GraphRAG survey formalizes graph-based retrieval pipelines for LLMs
GraphRAG survey (Peking/Zhejiang): Researchers compile a 2025 survey of Graph Retrieval-Augmented Generation that turns scattered graph-RAG tricks into a three-stage pipeline—graph-based indexing, graph-guided retrieval, and graph-enhanced generation—focused on relational data that classic chunk+vector RAG struggles with, as described in the survey thread and detailed in the ArXiv paper survey.
• Pipeline structure: The work formalizes GraphRAG into graph indexing (building entity/relationship graphs), graph-guided retrieval (using structure to pick relevant subgraphs), and graph-enhanced generation (feeding structured neighborhoods to the LLM), while also cataloging applications and evaluation setups across domains like QA and enterprise search survey thread.
• Why it matters for stacks: The authors argue that many real corpora are inherently relational—tables, KBs, APIs, org graphs—so GraphRAG becomes a design pattern for agent-first retrieval systems rather than a niche trick, with the repository at github.com/pengboci/GraphRAG-Survey flagged as a living index in the ArXiv paper.
For engineers designing next-generation retrieval layers, this effectively turns GraphRAG from a handful of blog posts into a reference taxonomy that can be mapped onto concrete indexing and serving systems.
Mixedbread hiring to build agent-first retrieval and memory stack
Mixedbread retrieval roles (Mixedbread): Applied IR lab Mixedbread is advertising multiple technical roles framed around "building memory for AI"—a unified retrieval engine that gives agents the right context at the right time, according to the hiring note and the vision outlined on the careers page.

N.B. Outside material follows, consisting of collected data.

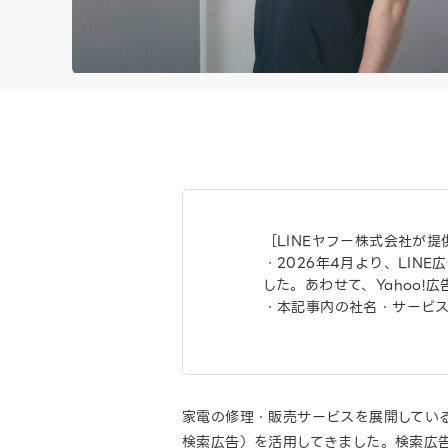
［LINEヤフー株式会社が
・2026年4月より、LIN
した。あわせて、Yahoo!
・本記事内の社名・サービ
家電の修理・販売サービスを展開している合同
検索広告）を活用してきました。検索広告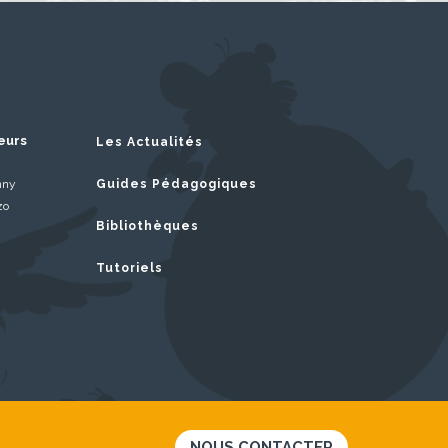
eurs
Les Actualités
nny
Guides Pédagogiques
zo
Bibliothèques
Tutoriels
NOUS CONTACTER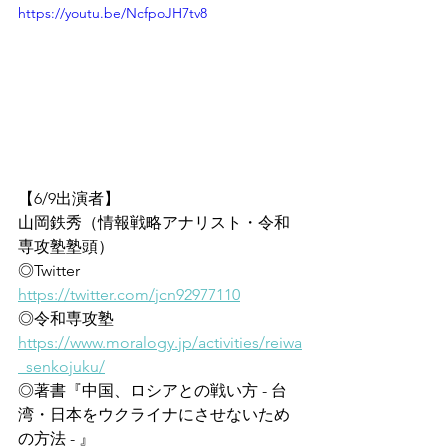
https://youtu.be/NcfpoJH7tv8
【6/9出演者】
山岡鉄秀（情報戦略アナリスト・令和
専攻塾塾頭）
◎Twitter
https://twitter.com/jcn92977110
◎令和専攻塾
https://www.moralogy.jp/activities/reiwa
_senkojuku/
◎著書『中国、ロシアとの戦い方 - 台
湾・日本をウクライナにさせないため
の方法 - 』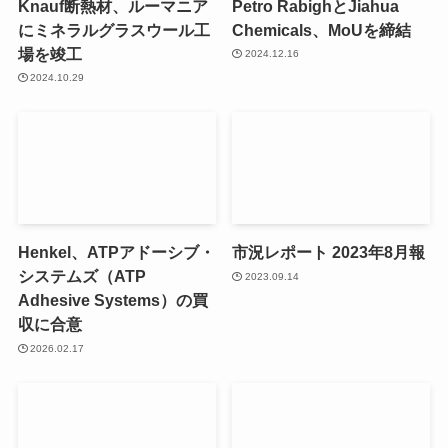
Knauf断熱材、ルーマニア
Petro RabighとJiahua
にミネラルグラスウール工
Chemicals、MoUを締結
場を竣工
2024.12.16
2024.10.29
Henkel、ATPアドーシブ・
市況レポート 2023年8月報
システムズ（ATP
2023.09.14
Adhesive Systems）の買
収に合意
2026.02.17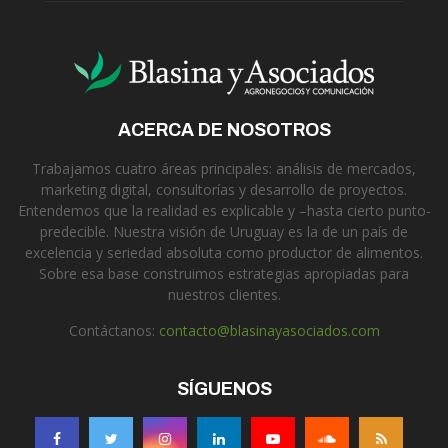
ACERCA DE NOSOTROS
Trabajamos cuatro áreas principales: análisis de mercados,
marketing digital, consultorías y desarrollo de proyectos.
Entendemos que la realidad es explicable y –hasta cierto punto-
predecible. Nuestra visión de Uruguay es la de un país de
excelencia y seriedad absoluta como productor de alimentos.
Sobre esa base construimos estrategias apropiadas para
nuestros clientes.
Contáctanos:
contacto@blasinayasociados.com
SÍGUENOS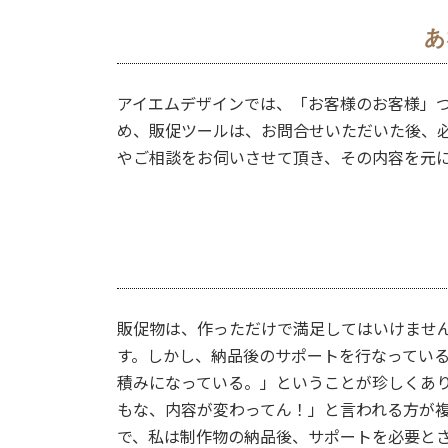
あ
アイエムデザインでは、「お客様のお客様」つ
め、販促ツールは、お問合せいただいた後、
やご相談をお伺いさせて頂き、その内容を元
販促物は、作っただけで満足してはいけませ
す。しかし、納品後のサポートを行なってい
積みになっている。」ということが珍しくあ
もな、内容が変わってん！」と言われる方が
で、私は制作物の納品後、サポートを必要と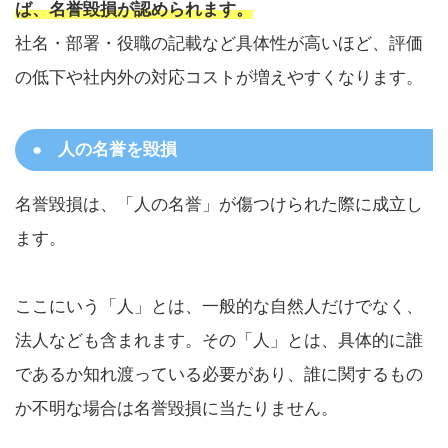
ば、名誉毀損が認められます。
社名・部署・役職の記載など具体性が高いほど、評価
の低下や社内外の対応コストが増えやすくなります。
人の名誉を毀損
名誉毀損は、「人の名誉」が傷つけられた際に成立し
ます。
ここにいう「人」とは、一般的な自然人だけでなく、
法人なども含まれます。その「人」とは、具体的に誰
であるか知れ渡っている必要があり、誰に関するもの
か不明な場合は名誉毀損に当たりません。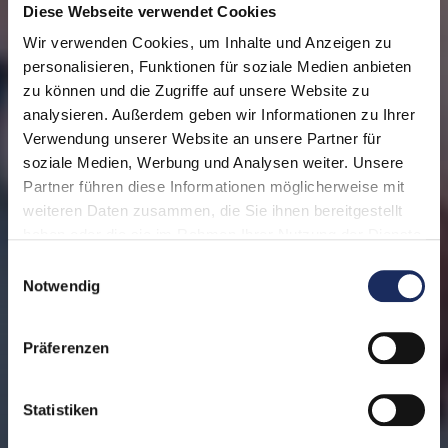
Diese Webseite verwendet Cookies
Wir verwenden Cookies, um Inhalte und Anzeigen zu
personalisieren, Funktionen für soziale Medien anbieten
zu können und die Zugriffe auf unsere Website zu
analysieren. Außerdem geben wir Informationen zu Ihrer
Verwendung unserer Website an unsere Partner für
soziale Medien, Werbung und Analysen weiter. Unsere
Partner führen diese Informationen möglicherweise mit
weiteren Daten zusammen, die Sie ihnen bereitgestellt
haben oder die sie im Rahmen Ihrer Nutzung der Dienste
gesammelt haben. Unsere Datenschutzinformation finden
Einwilligungsauswahl
Sie unter:
Datenschutz
Notwendig
Impressum
Präferenzen
Statistiken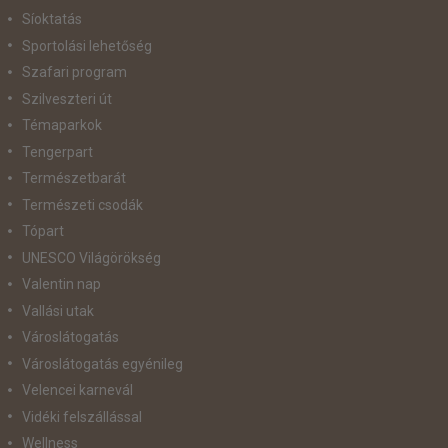
Síoktatás
Sportolási lehetőség
Szafari program
Szilveszteri út
Témaparkok
Tengerpart
Természetbarát
Természeti csodák
Tópart
UNESCO Világörökség
Valentin nap
Vallási utak
Városlátogatás
Városlátogatás egyénileg
Velencei karnevál
Vidéki felszállással
Wellness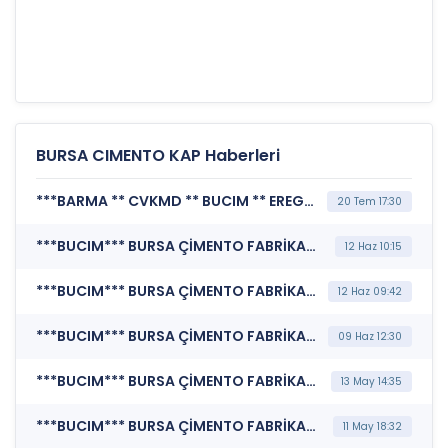
BURSA CIMENTO KAP Haberleri
***BARMA ** CVKMD ** BUCIM ** EREGL*** MERKEZİ KAYIT KURULUŞU A.Ş. (Borsada İşlem Gören Tipe Dönüşüm Duyurusu)
20 Tem 17:30
***BUCIM*** BURSA ÇİMENTO FABRİKASI A.Ş. (Sermaye Artırımından Elde Edilecek - Edilen Fonun Kullanımına İlişkin Rapor)
12 Haz 10:15
***BUCIM*** BURSA ÇİMENTO FABRİKASI A.Ş. (Sermaye Artırımı - Azaltımı İşlemlerine İlişkin Bildirim)
12 Haz 09:42
***BUCIM*** BURSA ÇİMENTO FABRİKASI A.Ş. (Özel Durum Açıklaması (Genel))
09 Haz 12:30
***BUCIM*** BURSA ÇİMENTO FABRİKASI A.Ş. (Şirket Genel Bilgi Formu)
13 May 14:35
***BUCIM*** BURSA ÇİMENTO FABRİKASI A.Ş. (Sorumluluk Beyanı (Konsolide))
11 May 18:32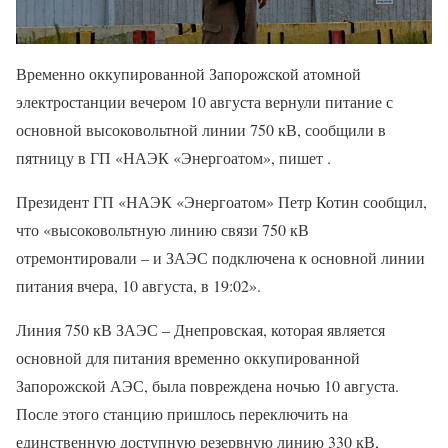
Временно оккупированной Запорожской атомной
электростанции вечером 10 августа вернули питание с
основной высоковольтной линии 750 кВ, сообщили в
пятницу в ГП «НАЭК «Энергоатом», пишет .
Президент ГП «НАЭК «Энергоатом» Петр Котин сообщил,
что «высоковольтную линию связи 750 кВ
отремонтировали – и ЗАЭС подключена к основной линии
питания вчера, 10 августа, в 19:02».
Линия 750 кВ ЗАЭС – Днепровская, которая является
основной для питания временно оккупированной
Запорожской АЭС, была повреждена ночью 10 августа.
После этого станцию пришлось переключить на
единственную доступную резервную линию 330 кВ,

• Agent-first memory framing: The company describes its mission as giving AI systems "perfect context" by unifying knowledge across documents, apps and media, arguing that without robust retrieval, agents stay narrow and brittle even as base models improve careers page.
• Signals for retrieval engineers: Job descriptions emphasize information retrieval, ranking, and high-performance systems engineering for large-scale vector/graph search, positioning Mixedbread as an infrastructure shop rather than another application wrapper hiring note.
For leaders and IR specialists, this is one of the clearer public examples of a company treating retrieval and memory as a standalone infrastructure layer for agentic systems rather than a side-feature bolted onto a model API.